> **YOUR ASSIGNMENT**: Output all entries verbatim. Skip pictures.

#####

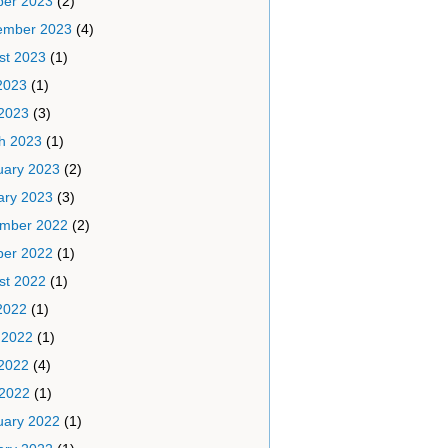
ber 2023
(2)
ember 2023
(4)
st 2023
(1)
2023
(1)
2023
(3)
h 2023
(1)
uary 2023
(2)
ary 2023
(3)
mber 2022
(2)
ber 2022
(1)
st 2022
(1)
2022
(1)
 2022
(1)
2022
(4)
 2022
(1)
uary 2022
(1)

#####

> **SOLUTION TO THIS EXERCISE**:
ber 2023
(2)
ember 2023
(4)
st 2023
(1)
2023
(1)
2023
(3)
h 2023
(1)
uary 2023
(2)
ary 2023
(3)
mber 2022
(2)
ber 2022
(1)
st 2022
(1)
2022
(1)
 2022
(1)
2022
(4)
 2022
(1)
uary 2022
(1)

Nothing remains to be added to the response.